I sat down at the show to talk to CEO and co-founder Paul Davison. In addition to his enthusiasm for Highlight, he was concerned that everyone who used the app at SXSW would go back to their homes and the flood of activity they got out of it in Austin would be gone, and that people would abandon it. To extent, this was sort of the case: I never uninstalled Highlight, but I can count on one hand the number of times it’s done anything for me in Portland. Sure, Portland’s no New York City or San Francisco, but it’s not exactly the middle of nowhere either.

Still, there are many of us with the utmost faith in the SoLoMo market, and Highlight’s ambition and below-the-surface expertise on refining this technology led me believe that this thing was far from over. And today, Highlight has released its first all-around update – better late than never.

Highlight will now include the ability to add notes to your friends’ profiles, like and reply to activity inline, and access a much fuller, more interesting activity feed. Interest Pages to better connect you with other Highlight users have also been added, as well as a better notification system and more control over what notifications you receive, more options for sharing content to Facebook, and an overall improved interface.

But the most important updates are the ability to launch group messaging with people around you, and (drumroll please) improved battery performance!

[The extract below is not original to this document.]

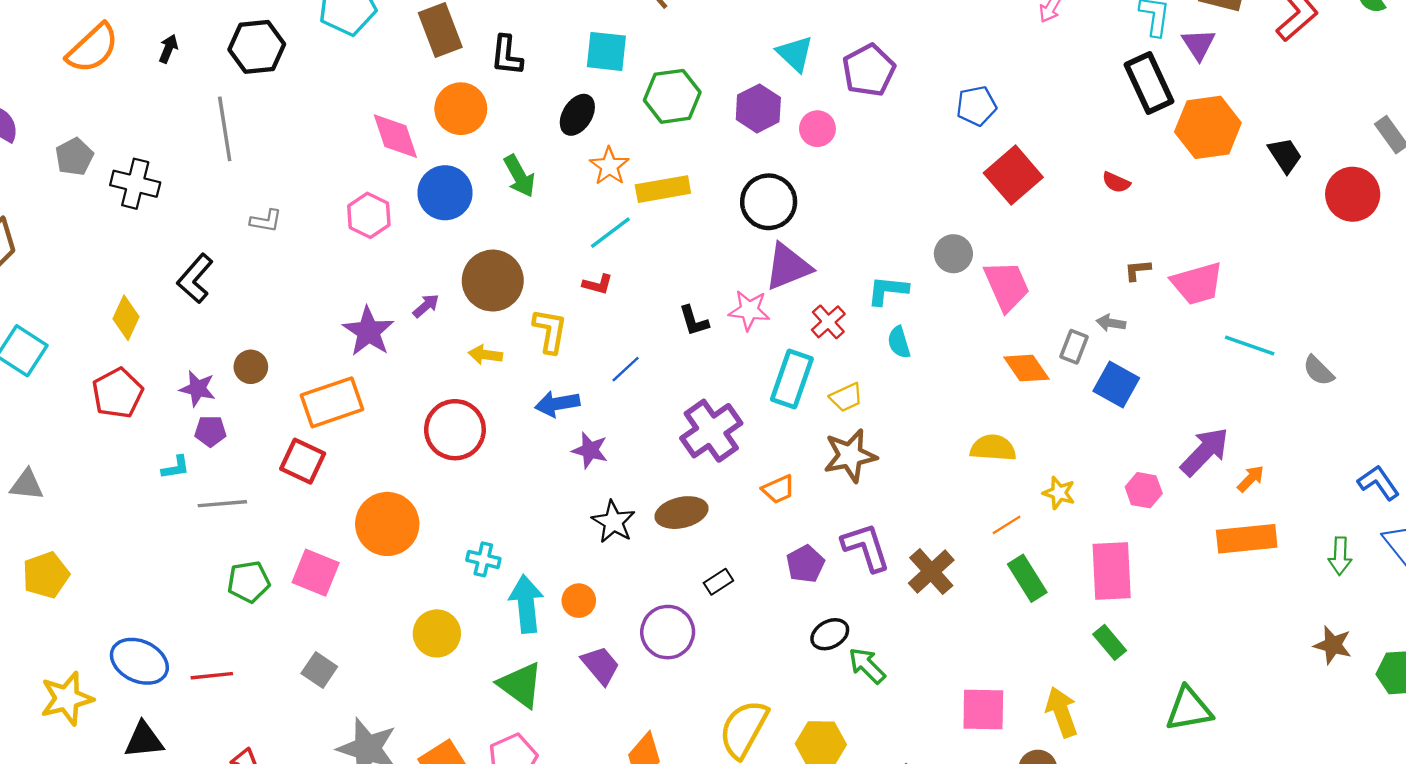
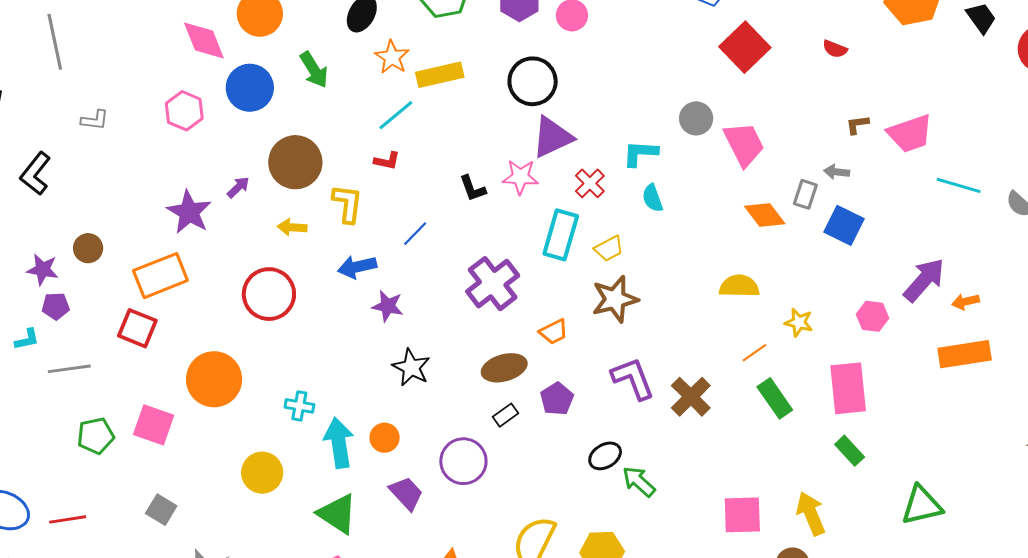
orange arrow: (1251, 479) -> (965, 302), turned -144
brown ellipse: (682, 513) -> (504, 368), moved
purple pentagon: (805, 564) -> (557, 399), moved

When I met with Davison, I told him there were a few specific things I wanted from Highlight, one of which was the ability to create group chats. This would relieve some of the awkwardness of hitting up a random-yet-nearby stranger and also allow you to ask useful questions – i.e., “does anyone have the Wi-Fi password for this room?” or “Does anyone want to share a cab to the airport?” or “Who needs a ride home?” His approval for the idea led me to believe it was already in the pipeline, and lo and behold… Now this sort of relevant conversation is possible, and it sure as hell beats, “So I see we both know Cathy…”

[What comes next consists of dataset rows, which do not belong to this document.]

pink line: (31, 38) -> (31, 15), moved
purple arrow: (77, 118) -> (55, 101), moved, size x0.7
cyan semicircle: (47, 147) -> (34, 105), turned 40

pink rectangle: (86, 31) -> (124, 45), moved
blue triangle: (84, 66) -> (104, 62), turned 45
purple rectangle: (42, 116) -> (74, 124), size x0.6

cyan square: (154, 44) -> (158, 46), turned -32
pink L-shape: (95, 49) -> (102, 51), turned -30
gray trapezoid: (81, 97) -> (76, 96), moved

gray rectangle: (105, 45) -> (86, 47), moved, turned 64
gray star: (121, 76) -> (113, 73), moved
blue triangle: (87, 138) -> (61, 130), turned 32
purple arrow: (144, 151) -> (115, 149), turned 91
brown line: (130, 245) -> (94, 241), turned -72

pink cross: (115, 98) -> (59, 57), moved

There is a certain magic that comes with relatively serendipitous moments where you can connect with strangers. We’ve heard stories about people who had gone to the second grade together being randomly reunited, or adoptees and birth parents discovering and connecting via social networks, but these are not the norm. The norm, however, is needing to find people to weather everyday storms with – storms like finding a ride home or getting directions to a meeting. It’s not exactly sexy, I know, but it’s really useful.

But the big coup of the Highlight update is less battery suck. The problem – rather, the main problem – with location-leveraging applications is that they kill your battery life. And what use is Highlight if you have to stay plugged to an outlet? Davison assured me at SXSW that this was something getting better so quickly that it isn’t going to be a pain point for long, and fortunately it seems like this latest Highlight iteration will help move things that direction. Apparently battery life while using Highlight will be three to four times better than it previously was — a pretty big step.

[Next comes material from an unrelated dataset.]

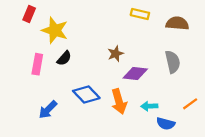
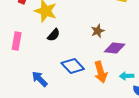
pink rectangle: (37, 64) -> (17, 41), moved
blue arrow: (48, 110) -> (40, 79), turned 90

Of course the major hurdle Highlight and other apps of its kind face is accruing an audience. These types of apps simple won’t work unless there are people in your area also using them. That means getting consumers collectively over the creepy hurdle and convincing them they need more than Facebook to power virtual connections – and that’s something no update can fix. But making Highlight a more user-friendly application, combined with our decreasing sensitivity to personal bubble-invading tech, could give the startup much stronger legs to stand on.